Research Interests

IUST Reverse Engineering Laboratory Research Interests

Foreword

Our laboraotry research interests lie in the areas of software engineering and compilers. I relate these two subjects through reverse engineering techniques. For the time being the main focus of my research is in software testing and reverse engineering. I use a mixture of compilers and statistical techniques and highly practical software engineering methods. I am interested in automated test data generation and fault localization. I have developed new methods and algorithms for detecting the domain of a program inputs rather than the inputs data, themselves. I believe that statistical approaches to fault localization are biased by the test sets and the bias could be avoided by applying the domain coverage criterion as a basis for evaluating the data sets. We have designed and developed some components to facilitate test data generation and automated fault localization. My main research areas are as following.

  • Software Engineering: Including software methodologies, software refactoring,  dashboard system design, key performance indicators, and graph analysis.
  • Software Testing: Including test data generation, domain testing, fuzz testing, and performance testing.
  • Software Debugging: Including automatic fault localization, defect prediction, and automatic software repair.

For a brief description of my research activities, please refer to our research laboratory. If you are interested in pure research in software testing, especially at the Ph.D. level, you may contact me through my email, parsa@iust.ac.ir.

Regards,

Saeed Parsa,  Associate professor at Iran University of Science and Technology.

Software Engineering

Topics

Refactoring is a maintenance activity intended to restructure code to improve different quality attributes such as readability and usability. Refactoring appeared first in Opdyke’s Ph.D. thesis to address restructuring at the code level. Refactoring is defined as “A change made to the internal structure of software to make it easier to understand and cheaper to modify without changing its observable behavior”. Refactoring is an important activity in test-driven development (TDD) and Agile software development.

Kent Beck coined the term “code smell” in the context of identifying quality issues in code that can be refactored to improve the maintainability of a software. He emphasized that the presence of excessive number of smells in a software system makes the software hard to maintain and evolve. However, code smells are technically not erroneous but their presence point towards flimsiness in design, which could initiate the malfunction of system and risk of bugs in the near future.

Recently we encountered some projects in software testing and quality assurance that contains messy codes, design, architecture, and documents. We had problems to apply automatic software testing tools on these repositories, therefore we decided to provide some tools to detect smells in software and performed automatic refactoring. Our aim is to improve the testability of the software by applying these tools before testing. For the time being, we have focused on automatic software refactoring techniques for C++ applications.

Business dashboard design and implementation [3] is an omitted area of software engineering. we are trying in our laboratory to provide methodologies for this area of research and add it as a new field to software engineering. Some research areas in this scope are:

  • Dashboard system design
  • Process mining
  • Graph analysis to model various aspect of the system based on its data.

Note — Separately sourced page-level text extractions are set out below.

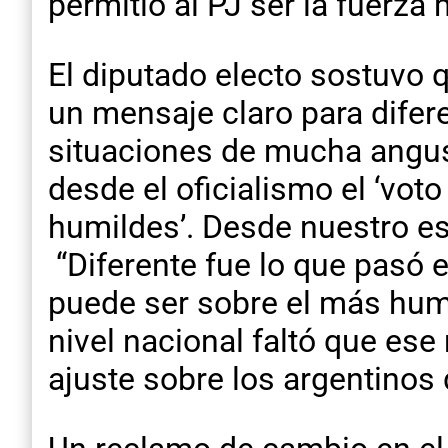
permitió al PJ ser la fuerza 
El diputado electo sostuvo qu
un mensaje claro para dife
situaciones de mucha angust
desde el oficialismo el ‘voto
humildes’. Desde nuestro esp
“Diferente fue lo que pasó 
puede ser sobre el más humi
nivel nacional faltó que es
ajuste sobre los argentinos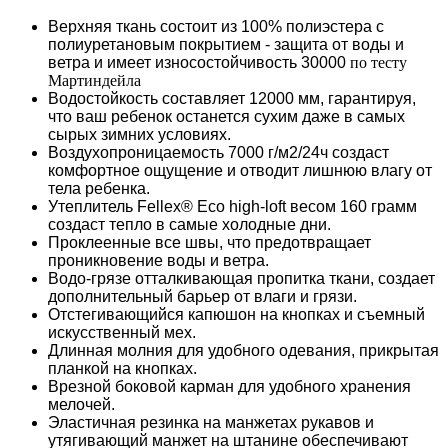
Верхняя ткань состоит из 100% полиэстера с
полиуретановым покрытием - защита от воды и
ветра и имеет износостойчивость 30000
по тесту
Мартиндейла
Водостойкость составляет 12000 мм, гарантируя,
что ваш ребенок останется сухим даже в самых
сырых зимних условиях.
Воздухопроницаемость 7000 г/м2/24ч создаст
комфортное ощущение и отводит лишнюю влагу от
тела ребенка.
Утеплитель Fellex® Eco high-loft весом 160 грамм
создаст тепло в самые холодные дни.
Проклеенные все швы, что предотвращает
проникновение воды и ветра.
Водо-грязе отталкивающая пропитка ткани, создает
дополнительный барьер от влаги и грязи.
Отстегивающийся капюшон на кнопках и съемный
искусственный мех.
Длинная молния для удобного одевания, прикрытая
планкой на кнопках.
Врезной боковой карман для удобного хранения
мелочей.
Эластичная резинка на манжетах рукавов и
утягивающий манжет на штанине обеспечивают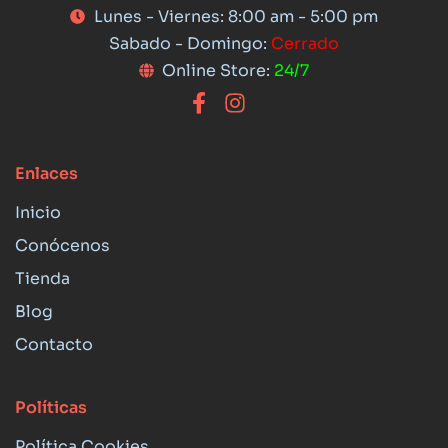
Lunes - Viernes: 8:00 am - 5:00 pm
Sabado - Domingo:
Cerrado
Online Store:
24/7
Enlaces
Inicio
Conócenos
Tienda
Blog
Contacto
Políticas
Política Cookies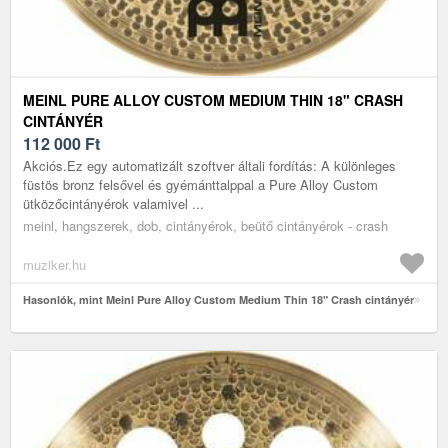
MEINL PURE ALLOY CUSTOM MEDIUM THIN 18" CRASH
CINTÁNYÉR
112 000
Ft
Akciós.Ez egy automatizált szoftver általi fordítás: A különleges
füstös bronz felsővel és gyémánttalppal a Pure Alloy Custom
ütközőcintányérok valamivel ...
meinl, hangszerek, dob, cintányérok, beütő cintányérok - crash
muziker.hu
Hasonlók, mint Meinl Pure Alloy Custom Medium Thin 18" Crash cintányér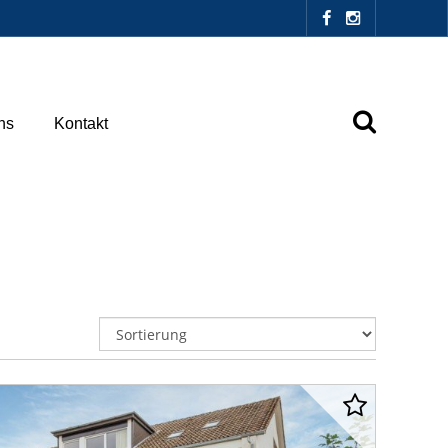
ns
Kontakt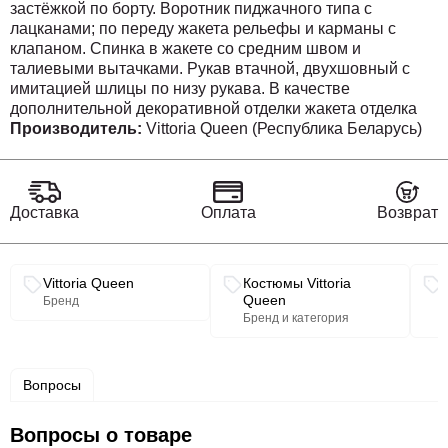
застёжкой по борту. Воротник пиджачного типа с
лацканами; по переду жакета рельефы и карманы с
клапаном. Спинка в жакете со средним швом и
талиевыми вытачками. Рукав втачной, двухшовный с
имитацией шлицы по низу рукава. В качестве
дополнительной декоративной отделки жакета отделка
бахромой из основной ткани. Жакет на подкладке.
Производитель:
Vittoria Queen (Республика Беларусь)
Юбка прямая с притачным поясом, для максимального
комфорта в поясе по бокам предусмотрена резинка.
Застёжка по спинке на молнию в среднем шве и
пуговицу в поясе. В среднем шве по низу отлетная
Доставка
Оплата
Возврат
шлица. Юбка на подкладке.
Длина спинки 66 см (50р-56р), 66,5 см (56р-60р).
Связанные разделы каталога
Vittoria Queen
Костюмы Vittoria
Длина рукава 61 см.
Queen
Бренд
Длина юбки с поясом 68 см (50-54), 69,5 см (56-60).
Бренд и категория
Жакет
50
52
54
56
58
60
Вопросы
обхват груди
108
112
116
120
124
128
Вопросы о товаре
ширина пна уровне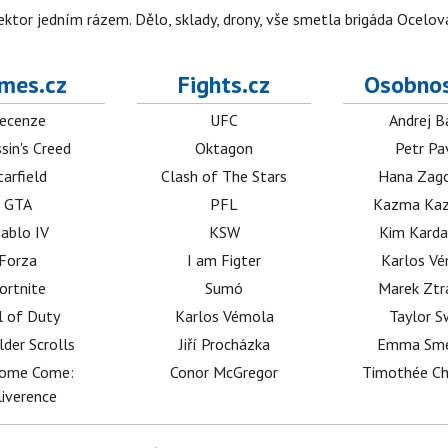
i sektor jedním rázem. Dělo, sklady, drony, vše smetla brigáda Ocelov
mes.cz
Fights.cz
Osobnos
ecenze
UFC
Andrej B
sin's Creed
Oktagon
Petr Pa
tarfield
Clash of The Stars
Hana Zag
GTA
PFL
Kazma Kaz
iablo IV
KSW
Kim Karda
Forza
I am Figter
Karlos V
ortnite
Sumó
Marek Ztr
l of Duty
Karlos Vémola
Taylor S
lder Scrolls
Jiří Procházka
Emma Sm
dome Come:
Conor McGregor
Timothée C
iverence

A missing part in the field of system analysis and design is the management requirements and the system goals and objectives. There has been not much emphasis on this area in system analysis and design. In this respect, we are trying to use techniques applied in management such as strategic planning and roadmaps to improve goal modeling techniques. Performance evaluation and key performance indicators could be naturally extracted from the goal models. Also, business intelligence provides a suitable basis for the analysis of the management requirements to evaluate the performance of a system.

Software Testing

Topics

Statement coverage, branch coverage, and more importantly path coverage are the three criteria applied for evaluating an input data set. We have formally introduced a new criterion called domain coverage. Domain coverage has been referred before this implicitly as input space partitioning (ISP) technique, but it has not been used as a criterion for evaluating test data. For the time being, we are working on polyhedral algebra, and the techniques applied for solving none equations to find input sub-space satisfying a given path constraint.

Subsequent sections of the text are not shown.